I’m not sure if I understand what you are trying to say. I have read through the atom_nom.tbl and it includes information for MSI, XPLOR and GROMACS only. The idea I’m proposing is to add an additional option to pdb2gmx to allow force fields with nomenclature aligning with PDB/IUPAC standards. This will allow easier force field conversion between programs such as AMBER. Below is an excerpt of the nomenclature for ARG in AMBER for the ff19SB. You will see that methylene hydrogens are named as HB2 and HB3 rather than HB1 and HB2. Currently GROMACS does not allow for this nomenclature due to the way genhydro.cpp works. The merge request I’ve submitted adds an option to pdb2gmx which allows for this naming convention but maintains functionality for all GROMACS current force fields.

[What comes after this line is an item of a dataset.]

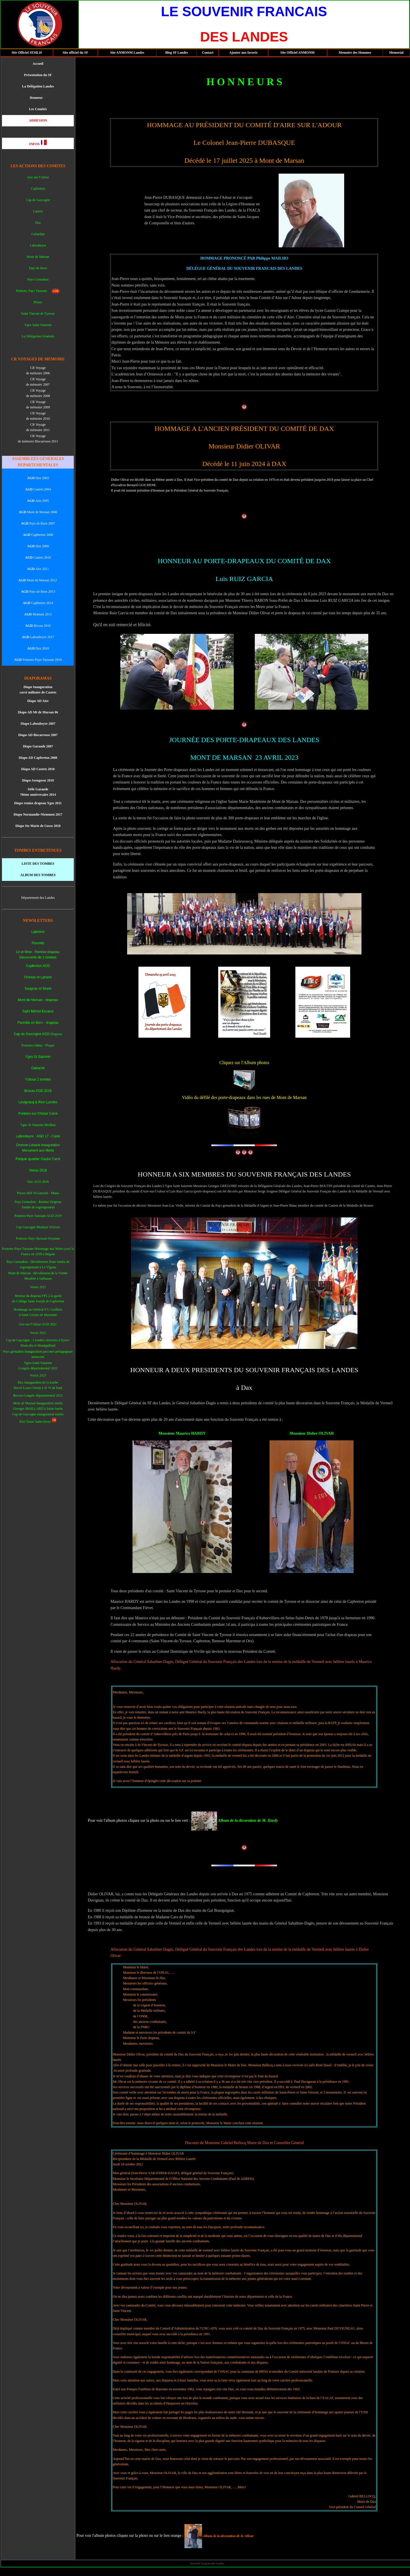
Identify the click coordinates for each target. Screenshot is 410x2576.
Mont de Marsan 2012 (41, 580)
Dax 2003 (38, 478)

“N” “N” 0 1 131072 1 7 -0.347900
“H” “H” 0 1 131072 2 1 0.274700
“CA” “XC” 0 1 131072 3 6 -0.263700
“HA” “H1” 0 1 131072 4 1 0.156000
“CB” “C8” 0 1 131072 5 6 -0.000700
“HB2” “HC” 0 1 131072 6 1 0.032700
“HB3” “HC” 0 1 131072 7 1 0.032700
“CG” “C8” 0 1 131072 8 6 0.039000
“HG2” “HC” 0 1 131072 9 1 0.028500
“HG3” “HC” 0 1 131072 10 1 0.028500
“CD” “C8” 0 1 131072 11 6 0.048600
“HD2” “H1” 0 1 131072 12 1 0.068700
“HD3” “H1” 0 1 131072 13 1 0.068700
“NE” “N2” 0 1 131072 14 7 -0.529500
“HE” “H” 0 1 131072 15 1 0.345600
“CZ” “CA” 0 1 131072 16 6 0.807600
“NH1” “N2” 0 1 131072 17 7 -0.862700
“HH11” “H” 0 1 131072 18 1 0.447800
“HH12” “H” 0 1 131072 19 1 0.447800
“NH2” “N2” 0 1 131072 20 7 -0.862700
“HH21” “H” 0 1 131072 21 1 0.447800
“HH22” “H” 0 1 131072 22 1 0.447800
“C” “C” 0 1 131072 23 6 0.734100
“O” “O” 0 1 131072 24 8 -0.589400

Sure I’m aware of these discrepancies. Just saying that if you change the names from the force field names to the official IUPAC names it may break codes outside GROMACS. There may be occasions when people want to move between softwares.
In summary, it sounds like a support nightmare. At the very least your code should be allowed to convert back to Amber or Charmm notation I would say.

Anyway, I will not engage in commenting the patch so you are welcome to ignore my opinion.

But as I understand it ff19SB uses naming that GROMACS currently doesn’t support. So we would need this option exactly for the reasons you mention.

Not necessarily, the names are converted by Gromologist to our currently supported scheme during force field conversion.